(Document structure recognition data)
————————

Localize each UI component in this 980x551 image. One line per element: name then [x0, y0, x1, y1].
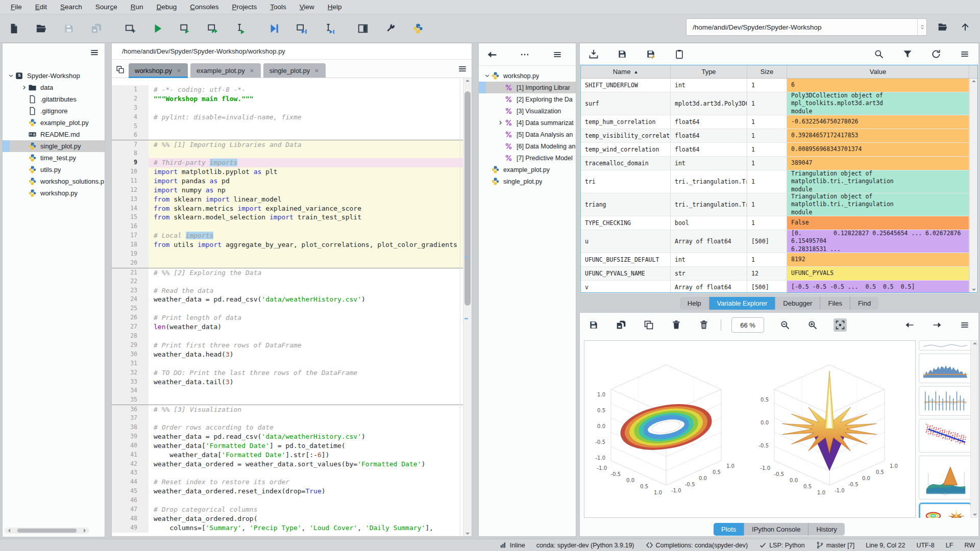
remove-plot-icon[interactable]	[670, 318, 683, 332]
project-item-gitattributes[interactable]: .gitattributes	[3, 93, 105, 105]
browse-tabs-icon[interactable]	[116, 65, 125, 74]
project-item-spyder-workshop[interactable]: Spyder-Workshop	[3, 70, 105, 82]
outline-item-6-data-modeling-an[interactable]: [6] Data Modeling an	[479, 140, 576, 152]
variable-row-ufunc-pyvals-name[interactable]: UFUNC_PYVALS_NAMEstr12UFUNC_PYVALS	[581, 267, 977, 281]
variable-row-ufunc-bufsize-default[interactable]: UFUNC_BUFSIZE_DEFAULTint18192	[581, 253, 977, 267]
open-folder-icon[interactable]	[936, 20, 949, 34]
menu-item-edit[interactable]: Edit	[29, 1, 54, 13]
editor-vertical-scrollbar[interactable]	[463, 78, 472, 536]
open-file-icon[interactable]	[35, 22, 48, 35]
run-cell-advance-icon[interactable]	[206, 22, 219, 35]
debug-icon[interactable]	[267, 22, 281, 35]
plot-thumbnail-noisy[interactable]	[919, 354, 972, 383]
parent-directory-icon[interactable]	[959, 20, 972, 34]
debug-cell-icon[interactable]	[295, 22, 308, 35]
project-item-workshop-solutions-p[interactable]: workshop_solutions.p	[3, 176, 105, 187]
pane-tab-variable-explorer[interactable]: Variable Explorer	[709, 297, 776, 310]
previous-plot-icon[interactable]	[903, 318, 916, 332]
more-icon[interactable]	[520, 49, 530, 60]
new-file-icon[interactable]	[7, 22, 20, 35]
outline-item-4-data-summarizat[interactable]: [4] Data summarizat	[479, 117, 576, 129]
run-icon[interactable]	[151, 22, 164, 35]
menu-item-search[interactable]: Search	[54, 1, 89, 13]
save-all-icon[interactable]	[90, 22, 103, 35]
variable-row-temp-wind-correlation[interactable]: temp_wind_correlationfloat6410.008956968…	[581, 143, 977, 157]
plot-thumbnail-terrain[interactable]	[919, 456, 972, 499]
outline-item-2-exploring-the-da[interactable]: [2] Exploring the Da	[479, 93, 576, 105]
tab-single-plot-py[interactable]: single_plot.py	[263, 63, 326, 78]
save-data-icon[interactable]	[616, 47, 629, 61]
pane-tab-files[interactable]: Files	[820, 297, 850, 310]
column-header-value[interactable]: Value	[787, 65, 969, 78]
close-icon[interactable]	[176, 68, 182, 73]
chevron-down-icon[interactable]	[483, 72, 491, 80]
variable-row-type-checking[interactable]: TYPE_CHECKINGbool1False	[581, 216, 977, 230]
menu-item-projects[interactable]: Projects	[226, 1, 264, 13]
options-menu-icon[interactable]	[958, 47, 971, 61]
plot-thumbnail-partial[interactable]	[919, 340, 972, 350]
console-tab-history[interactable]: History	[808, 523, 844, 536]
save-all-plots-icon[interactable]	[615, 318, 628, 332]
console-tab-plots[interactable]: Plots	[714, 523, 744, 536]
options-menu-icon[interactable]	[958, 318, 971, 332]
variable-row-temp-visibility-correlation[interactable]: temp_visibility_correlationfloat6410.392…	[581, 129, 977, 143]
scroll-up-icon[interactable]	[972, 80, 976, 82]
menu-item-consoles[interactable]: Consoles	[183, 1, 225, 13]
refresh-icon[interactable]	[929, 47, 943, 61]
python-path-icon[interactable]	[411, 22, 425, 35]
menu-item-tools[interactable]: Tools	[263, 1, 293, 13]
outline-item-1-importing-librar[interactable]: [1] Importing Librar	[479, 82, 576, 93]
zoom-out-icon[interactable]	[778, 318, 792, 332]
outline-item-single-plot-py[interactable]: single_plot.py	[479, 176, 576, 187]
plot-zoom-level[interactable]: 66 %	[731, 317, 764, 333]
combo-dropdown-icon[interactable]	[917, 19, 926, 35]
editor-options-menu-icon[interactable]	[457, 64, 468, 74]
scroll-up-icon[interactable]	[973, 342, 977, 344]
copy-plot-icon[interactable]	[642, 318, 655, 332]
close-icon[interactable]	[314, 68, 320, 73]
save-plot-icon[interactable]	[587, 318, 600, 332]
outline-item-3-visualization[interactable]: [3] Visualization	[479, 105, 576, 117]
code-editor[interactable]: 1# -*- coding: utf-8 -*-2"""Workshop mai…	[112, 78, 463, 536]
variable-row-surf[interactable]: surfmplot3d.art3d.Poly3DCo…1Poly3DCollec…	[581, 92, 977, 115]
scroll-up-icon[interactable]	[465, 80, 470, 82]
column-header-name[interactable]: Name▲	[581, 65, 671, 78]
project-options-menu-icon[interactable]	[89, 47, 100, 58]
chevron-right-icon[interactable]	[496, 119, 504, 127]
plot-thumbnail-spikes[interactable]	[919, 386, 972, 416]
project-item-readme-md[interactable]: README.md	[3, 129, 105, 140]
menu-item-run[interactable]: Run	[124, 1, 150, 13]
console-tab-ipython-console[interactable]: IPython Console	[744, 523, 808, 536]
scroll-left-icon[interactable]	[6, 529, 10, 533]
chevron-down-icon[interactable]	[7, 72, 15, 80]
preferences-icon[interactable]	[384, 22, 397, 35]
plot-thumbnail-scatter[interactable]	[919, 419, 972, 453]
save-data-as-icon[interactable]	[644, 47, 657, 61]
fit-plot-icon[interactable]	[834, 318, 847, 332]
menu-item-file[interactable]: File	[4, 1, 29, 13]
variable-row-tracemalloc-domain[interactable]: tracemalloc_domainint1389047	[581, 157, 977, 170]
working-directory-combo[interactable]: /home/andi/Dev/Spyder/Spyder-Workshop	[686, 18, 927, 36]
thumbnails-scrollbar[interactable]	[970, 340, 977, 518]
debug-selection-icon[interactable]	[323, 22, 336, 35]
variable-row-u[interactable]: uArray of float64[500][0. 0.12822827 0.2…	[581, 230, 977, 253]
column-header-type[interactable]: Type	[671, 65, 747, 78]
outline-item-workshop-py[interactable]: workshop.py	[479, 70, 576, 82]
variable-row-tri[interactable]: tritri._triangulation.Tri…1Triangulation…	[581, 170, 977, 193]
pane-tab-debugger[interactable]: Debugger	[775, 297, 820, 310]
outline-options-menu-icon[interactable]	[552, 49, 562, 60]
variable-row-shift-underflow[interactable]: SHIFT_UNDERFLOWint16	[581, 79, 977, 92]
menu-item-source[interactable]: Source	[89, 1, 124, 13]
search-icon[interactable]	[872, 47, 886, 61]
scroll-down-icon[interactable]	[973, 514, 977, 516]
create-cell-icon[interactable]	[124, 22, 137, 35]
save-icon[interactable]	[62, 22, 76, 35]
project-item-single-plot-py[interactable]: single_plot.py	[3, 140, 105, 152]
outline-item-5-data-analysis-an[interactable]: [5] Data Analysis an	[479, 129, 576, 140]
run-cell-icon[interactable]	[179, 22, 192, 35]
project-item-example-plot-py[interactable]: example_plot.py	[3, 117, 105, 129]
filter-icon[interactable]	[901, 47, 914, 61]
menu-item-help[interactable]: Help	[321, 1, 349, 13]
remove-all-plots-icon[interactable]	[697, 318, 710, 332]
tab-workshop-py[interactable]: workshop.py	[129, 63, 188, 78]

————————

> [Problem requirements]: Write every entry out again exactly, images omitted.

> [Result for this exercise]:
Localize each UI component in this 980x551 image. One line per element: name then [x0, y0, x1, y1].
remove-plot-icon[interactable]	[670, 318, 683, 332]
project-item-gitattributes[interactable]: .gitattributes	[3, 93, 105, 105]
browse-tabs-icon[interactable]	[116, 65, 125, 74]
project-item-spyder-workshop[interactable]: Spyder-Workshop	[3, 70, 105, 82]
outline-item-6-data-modeling-an[interactable]: [6] Data Modeling an	[479, 140, 576, 152]
variable-row-ufunc-pyvals-name[interactable]: UFUNC_PYVALS_NAMEstr12UFUNC_PYVALS	[581, 267, 977, 281]
variable-row-ufunc-bufsize-default[interactable]: UFUNC_BUFSIZE_DEFAULTint18192	[581, 253, 977, 267]
open-folder-icon[interactable]	[936, 20, 949, 34]
menu-item-edit[interactable]: Edit	[29, 1, 54, 13]
editor-vertical-scrollbar[interactable]	[463, 78, 472, 536]
open-file-icon[interactable]	[35, 22, 48, 35]
run-cell-advance-icon[interactable]	[206, 22, 219, 35]
debug-icon[interactable]	[267, 22, 281, 35]
plot-thumbnail-noisy[interactable]	[919, 354, 972, 383]
parent-directory-icon[interactable]	[959, 20, 972, 34]
debug-cell-icon[interactable]	[295, 22, 308, 35]
project-item-workshop-solutions-p[interactable]: workshop_solutions.p	[3, 176, 105, 187]
pane-tab-variable-explorer[interactable]: Variable Explorer	[709, 297, 776, 310]
previous-plot-icon[interactable]	[903, 318, 916, 332]
more-icon[interactable]	[520, 49, 530, 60]
new-file-icon[interactable]	[7, 22, 20, 35]
outline-item-4-data-summarizat[interactable]: [4] Data summarizat	[479, 117, 576, 129]
run-icon[interactable]	[151, 22, 164, 35]
menu-item-search[interactable]: Search	[54, 1, 89, 13]
save-all-icon[interactable]	[90, 22, 103, 35]
variable-row-temp-wind-correlation[interactable]: temp_wind_correlationfloat6410.008956968…	[581, 143, 977, 157]
plot-thumbnail-terrain[interactable]	[919, 456, 972, 499]
outline-item-2-exploring-the-da[interactable]: [2] Exploring the Da	[479, 93, 576, 105]
tab-single-plot-py[interactable]: single_plot.py	[263, 63, 326, 78]
save-data-icon[interactable]	[616, 47, 629, 61]
pane-tab-files[interactable]: Files	[820, 297, 850, 310]
column-header-value[interactable]: Value	[787, 65, 969, 78]
close-icon[interactable]	[176, 68, 182, 73]
chevron-down-icon[interactable]	[483, 72, 491, 80]
variable-row-type-checking[interactable]: TYPE_CHECKINGbool1False	[581, 216, 977, 230]
menu-item-projects[interactable]: Projects	[226, 1, 264, 13]
options-menu-icon[interactable]	[958, 47, 971, 61]
plot-thumbnail-partial[interactable]	[919, 340, 972, 350]
console-tab-history[interactable]: History	[808, 523, 844, 536]
save-all-plots-icon[interactable]	[615, 318, 628, 332]
console-tab-plots[interactable]: Plots	[714, 523, 744, 536]
options-menu-icon[interactable]	[958, 318, 971, 332]
variable-row-temp-visibility-correlation[interactable]: temp_visibility_correlationfloat6410.392…	[581, 129, 977, 143]
scroll-up-icon[interactable]	[972, 80, 976, 82]
menu-item-consoles[interactable]: Consoles	[183, 1, 225, 13]
refresh-icon[interactable]	[929, 47, 943, 61]
python-path-icon[interactable]	[411, 22, 425, 35]
menu-item-tools[interactable]: Tools	[263, 1, 293, 13]
outline-item-1-importing-librar[interactable]: [1] Importing Librar	[479, 82, 576, 93]
zoom-out-icon[interactable]	[778, 318, 792, 332]
outline-item-single-plot-py[interactable]: single_plot.py	[479, 176, 576, 187]
plot-zoom-level[interactable]: 66 %	[731, 317, 764, 333]
combo-dropdown-icon[interactable]	[917, 19, 926, 35]
editor-options-menu-icon[interactable]	[457, 64, 468, 74]
scroll-up-icon[interactable]	[973, 342, 977, 344]
copy-plot-icon[interactable]	[642, 318, 655, 332]
close-icon[interactable]	[314, 68, 320, 73]
save-plot-icon[interactable]	[587, 318, 600, 332]
outline-item-3-visualization[interactable]: [3] Visualization	[479, 105, 576, 117]
code-editor[interactable]: 1# -*- coding: utf-8 -*-2"""Workshop mai…	[112, 78, 463, 536]
variable-row-surf[interactable]: surfmplot3d.art3d.Poly3DCo…1Poly3DCollec…	[581, 92, 977, 115]
scroll-up-icon[interactable]	[465, 80, 470, 82]
column-header-name[interactable]: Name▲	[581, 65, 671, 78]
project-options-menu-icon[interactable]	[89, 47, 100, 58]
chevron-right-icon[interactable]	[496, 119, 504, 127]
plot-thumbnail-spikes[interactable]	[919, 386, 972, 416]
project-item-readme-md[interactable]: README.md	[3, 129, 105, 140]
menu-item-run[interactable]: Run	[124, 1, 150, 13]
console-tab-ipython-console[interactable]: IPython Console	[744, 523, 808, 536]
scroll-left-icon[interactable]	[6, 529, 10, 533]
chevron-down-icon[interactable]	[7, 72, 15, 80]
preferences-icon[interactable]	[384, 22, 397, 35]
plot-thumbnail-scatter[interactable]	[919, 419, 972, 453]
save-data-as-icon[interactable]	[644, 47, 657, 61]
fit-plot-icon[interactable]	[834, 318, 847, 332]
menu-item-file[interactable]: File	[4, 1, 29, 13]
variable-row-tracemalloc-domain[interactable]: tracemalloc_domainint1389047	[581, 157, 977, 170]
working-directory-combo[interactable]: /home/andi/Dev/Spyder/Spyder-Workshop	[686, 18, 927, 36]
thumbnails-scrollbar[interactable]	[970, 340, 977, 518]
debug-selection-icon[interactable]	[323, 22, 336, 35]
variable-row-u[interactable]: uArray of float64[500][0. 0.12822827 0.2…	[581, 230, 977, 253]
column-header-type[interactable]: Type	[671, 65, 747, 78]
outline-item-workshop-py[interactable]: workshop.py	[479, 70, 576, 82]
variable-row-tri[interactable]: tritri._triangulation.Tri…1Triangulation…	[581, 170, 977, 193]
pane-tab-debugger[interactable]: Debugger	[775, 297, 820, 310]
outline-options-menu-icon[interactable]	[552, 49, 562, 60]
variable-row-shift-underflow[interactable]: SHIFT_UNDERFLOWint16	[581, 79, 977, 92]
menu-item-source[interactable]: Source	[89, 1, 124, 13]
search-icon[interactable]	[872, 47, 886, 61]
scroll-down-icon[interactable]	[973, 514, 977, 516]
create-cell-icon[interactable]	[124, 22, 137, 35]
save-icon[interactable]	[62, 22, 76, 35]
project-item-single-plot-py[interactable]: single_plot.py	[3, 140, 105, 152]
outline-item-5-data-analysis-an[interactable]: [5] Data Analysis an	[479, 129, 576, 140]
run-cell-icon[interactable]	[179, 22, 192, 35]
project-item-example-plot-py[interactable]: example_plot.py	[3, 117, 105, 129]
filter-icon[interactable]	[901, 47, 914, 61]
menu-item-help[interactable]: Help	[321, 1, 349, 13]
remove-all-plots-icon[interactable]	[697, 318, 710, 332]
tab-workshop-py[interactable]: workshop.py	[129, 63, 188, 78]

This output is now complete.